_DIRECTIONS FOR THIS TASK_
Of the lines in the data below, write out exactly those from the one holding "chuộng. Nhằm để trang trí không gian nội th" through the one holding "lắp đặt, vệ", both included.

_DATA_
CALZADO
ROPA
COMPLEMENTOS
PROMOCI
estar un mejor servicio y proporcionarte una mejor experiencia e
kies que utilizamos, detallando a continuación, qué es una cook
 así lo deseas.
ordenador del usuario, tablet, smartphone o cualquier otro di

* * *

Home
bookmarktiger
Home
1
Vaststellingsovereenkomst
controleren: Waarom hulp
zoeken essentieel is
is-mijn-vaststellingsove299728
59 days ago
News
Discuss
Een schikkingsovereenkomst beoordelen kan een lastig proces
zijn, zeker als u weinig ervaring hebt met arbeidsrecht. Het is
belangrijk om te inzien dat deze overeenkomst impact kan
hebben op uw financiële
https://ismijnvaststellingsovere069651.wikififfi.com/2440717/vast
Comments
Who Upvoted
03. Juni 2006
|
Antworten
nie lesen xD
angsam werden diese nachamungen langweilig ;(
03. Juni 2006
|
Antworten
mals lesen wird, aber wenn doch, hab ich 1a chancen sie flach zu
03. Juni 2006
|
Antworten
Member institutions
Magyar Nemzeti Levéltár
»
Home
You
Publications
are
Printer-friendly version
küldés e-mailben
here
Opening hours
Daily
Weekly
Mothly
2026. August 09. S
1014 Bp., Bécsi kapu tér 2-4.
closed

==

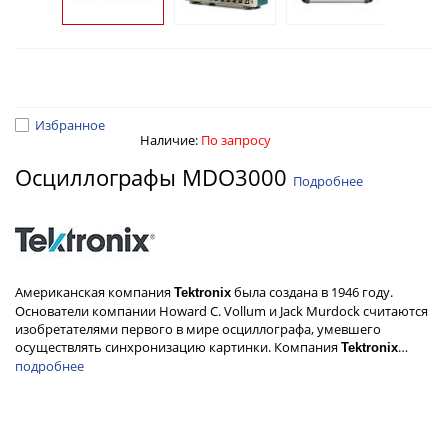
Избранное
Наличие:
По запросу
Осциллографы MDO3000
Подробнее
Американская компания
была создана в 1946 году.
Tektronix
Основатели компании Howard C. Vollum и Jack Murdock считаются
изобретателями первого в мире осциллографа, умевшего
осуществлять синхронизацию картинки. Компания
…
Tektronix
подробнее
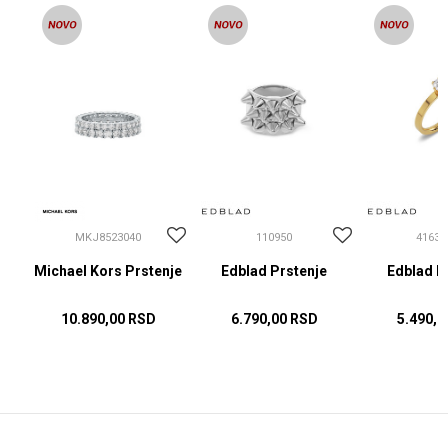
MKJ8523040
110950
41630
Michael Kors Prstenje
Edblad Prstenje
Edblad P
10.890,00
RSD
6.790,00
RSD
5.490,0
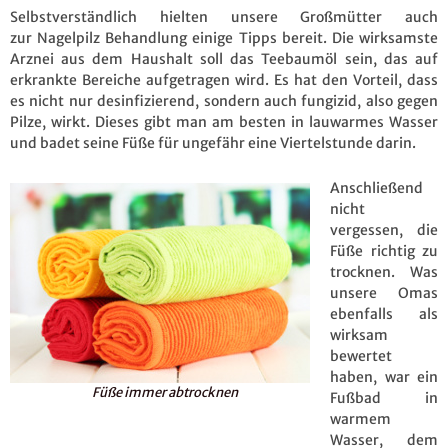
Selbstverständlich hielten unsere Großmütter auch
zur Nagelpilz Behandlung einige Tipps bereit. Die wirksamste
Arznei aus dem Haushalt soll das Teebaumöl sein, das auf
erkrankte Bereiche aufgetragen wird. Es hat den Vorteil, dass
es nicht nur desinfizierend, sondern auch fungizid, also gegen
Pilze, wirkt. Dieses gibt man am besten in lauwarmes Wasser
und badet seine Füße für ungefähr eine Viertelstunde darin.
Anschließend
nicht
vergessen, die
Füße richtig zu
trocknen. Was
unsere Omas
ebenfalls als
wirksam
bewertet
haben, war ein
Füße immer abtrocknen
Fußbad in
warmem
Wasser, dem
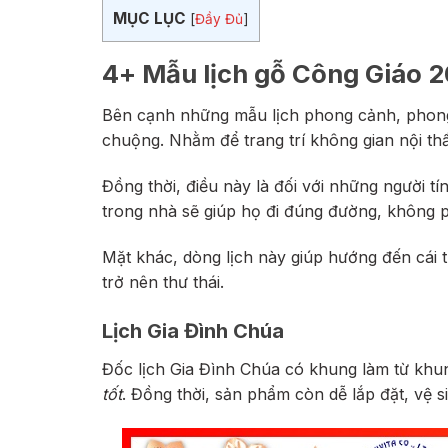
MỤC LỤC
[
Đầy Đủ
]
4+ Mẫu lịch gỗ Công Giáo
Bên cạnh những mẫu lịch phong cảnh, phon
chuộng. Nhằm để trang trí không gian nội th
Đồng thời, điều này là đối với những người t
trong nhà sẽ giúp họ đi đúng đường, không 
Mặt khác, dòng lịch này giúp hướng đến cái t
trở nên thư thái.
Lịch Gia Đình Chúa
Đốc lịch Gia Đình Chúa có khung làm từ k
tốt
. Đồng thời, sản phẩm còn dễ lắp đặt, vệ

_YOUR RESPONSE_
chuộng. Nhằm để trang trí không gian nội th
Đồng thời, điều này là đối với những người t
trong nhà sẽ giúp họ đi đúng đường, không 
Mặt khác, dòng lịch này giúp hướng đến cái t
trở nên thư thái.
Lịch Gia Đình Chúa
Đốc lịch Gia Đình Chúa có khung làm từ k
tốt
. Đồng thời, sản phẩm còn dễ lắp đặt, vệ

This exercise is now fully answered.